In the case of Sharada (Anjali Naidu) in Mela (1980), it is her attraction for Vijayan (Mammootty), a stunt biker, that tarnishes her marriage with Govindankutty (Raghu), a dwarf working as a clown in the circus. Body shaming and societal conventions of looks and physique subtly come into the picture but Sharada is never vilified. That was George acting as the perfect raconteur, letting his viewers take positions of right and wrong.

Nalini in ‘Lekhayude Maranam Oru Flashback’

Nalini in ‘Lekhayude Maranam Oru Flashback’

However, in Lekhayude Maranam Oru Flashback, believed to be loosely inspired by the death of actor Shoba (incidentally, the heroine in Ulkkadal), the director shows up close the exploitation of women in the tinsel town and the murky deals and heartbreak behind the glitz and glitter. Both men and women play the game for money and fame.

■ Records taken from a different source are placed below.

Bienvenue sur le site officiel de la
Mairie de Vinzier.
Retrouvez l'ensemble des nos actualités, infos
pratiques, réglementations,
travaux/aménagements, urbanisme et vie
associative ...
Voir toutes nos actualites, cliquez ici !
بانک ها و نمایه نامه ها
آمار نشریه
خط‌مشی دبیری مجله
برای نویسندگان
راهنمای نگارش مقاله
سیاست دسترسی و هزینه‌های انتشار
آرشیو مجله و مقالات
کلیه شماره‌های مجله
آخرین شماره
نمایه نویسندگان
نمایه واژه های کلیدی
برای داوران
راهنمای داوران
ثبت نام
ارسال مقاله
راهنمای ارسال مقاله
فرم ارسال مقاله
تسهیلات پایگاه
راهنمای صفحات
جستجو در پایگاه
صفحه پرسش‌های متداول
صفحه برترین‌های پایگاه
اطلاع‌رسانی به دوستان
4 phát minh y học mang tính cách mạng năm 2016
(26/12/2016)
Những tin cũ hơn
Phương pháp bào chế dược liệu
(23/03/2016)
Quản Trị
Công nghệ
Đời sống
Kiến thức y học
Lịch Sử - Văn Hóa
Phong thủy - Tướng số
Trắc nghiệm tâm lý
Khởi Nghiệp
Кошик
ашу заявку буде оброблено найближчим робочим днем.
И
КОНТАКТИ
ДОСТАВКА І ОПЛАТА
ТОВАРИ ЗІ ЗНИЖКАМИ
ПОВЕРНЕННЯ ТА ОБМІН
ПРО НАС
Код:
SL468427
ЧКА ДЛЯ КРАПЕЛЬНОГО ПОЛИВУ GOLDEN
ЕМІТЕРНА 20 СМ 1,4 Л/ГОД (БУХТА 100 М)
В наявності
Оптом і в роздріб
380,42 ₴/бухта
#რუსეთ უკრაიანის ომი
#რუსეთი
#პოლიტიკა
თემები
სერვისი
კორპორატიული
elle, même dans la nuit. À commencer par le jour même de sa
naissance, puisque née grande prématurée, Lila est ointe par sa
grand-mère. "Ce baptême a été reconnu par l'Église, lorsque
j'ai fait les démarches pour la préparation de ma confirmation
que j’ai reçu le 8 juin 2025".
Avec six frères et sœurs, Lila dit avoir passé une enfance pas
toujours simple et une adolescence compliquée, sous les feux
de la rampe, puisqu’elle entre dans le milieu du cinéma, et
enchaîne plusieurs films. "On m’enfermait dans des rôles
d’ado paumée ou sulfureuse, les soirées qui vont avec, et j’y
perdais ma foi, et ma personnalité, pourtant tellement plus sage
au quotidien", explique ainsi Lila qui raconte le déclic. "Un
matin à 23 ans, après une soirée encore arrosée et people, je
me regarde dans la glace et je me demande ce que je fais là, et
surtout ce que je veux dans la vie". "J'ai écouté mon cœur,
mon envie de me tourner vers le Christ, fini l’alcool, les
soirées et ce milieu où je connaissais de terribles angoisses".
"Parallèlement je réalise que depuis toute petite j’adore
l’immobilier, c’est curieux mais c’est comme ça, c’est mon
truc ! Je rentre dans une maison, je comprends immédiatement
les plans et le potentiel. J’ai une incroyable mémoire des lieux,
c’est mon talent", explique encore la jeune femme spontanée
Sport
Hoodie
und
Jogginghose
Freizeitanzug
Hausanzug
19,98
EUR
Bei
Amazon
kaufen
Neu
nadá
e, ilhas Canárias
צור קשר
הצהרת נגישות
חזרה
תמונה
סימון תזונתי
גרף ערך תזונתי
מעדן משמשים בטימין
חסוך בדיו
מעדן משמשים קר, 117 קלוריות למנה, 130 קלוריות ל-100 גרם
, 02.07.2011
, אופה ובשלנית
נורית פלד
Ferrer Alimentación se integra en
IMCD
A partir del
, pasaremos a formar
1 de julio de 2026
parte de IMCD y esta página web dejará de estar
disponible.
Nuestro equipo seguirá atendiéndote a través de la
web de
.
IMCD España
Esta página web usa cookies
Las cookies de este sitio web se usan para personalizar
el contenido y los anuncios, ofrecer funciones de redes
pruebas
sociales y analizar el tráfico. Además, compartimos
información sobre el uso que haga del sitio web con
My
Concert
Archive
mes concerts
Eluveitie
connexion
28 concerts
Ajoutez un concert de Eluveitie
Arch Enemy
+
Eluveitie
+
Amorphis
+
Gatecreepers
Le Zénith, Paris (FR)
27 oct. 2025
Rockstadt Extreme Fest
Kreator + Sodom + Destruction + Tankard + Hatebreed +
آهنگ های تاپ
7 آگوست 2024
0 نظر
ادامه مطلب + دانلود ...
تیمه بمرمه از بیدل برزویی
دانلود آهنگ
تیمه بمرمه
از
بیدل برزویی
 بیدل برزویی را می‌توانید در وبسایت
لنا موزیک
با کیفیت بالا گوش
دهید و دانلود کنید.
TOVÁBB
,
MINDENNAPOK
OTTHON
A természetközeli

It is the same thirst for money and name that fuels the corruption and one-upmanship in the delightful satire, Panchavadi Palam (1984), a masterpiece of the auteur. The men and women in the film are guilty of graft and chicanery.

“The world breaks everyone and afterward many are strong at the broken places,” wrote Ernest Hemingway. That is also the story of the women in the late director’s filmography. Forged in the crucible of life, George’s women of steel immortalise the director too.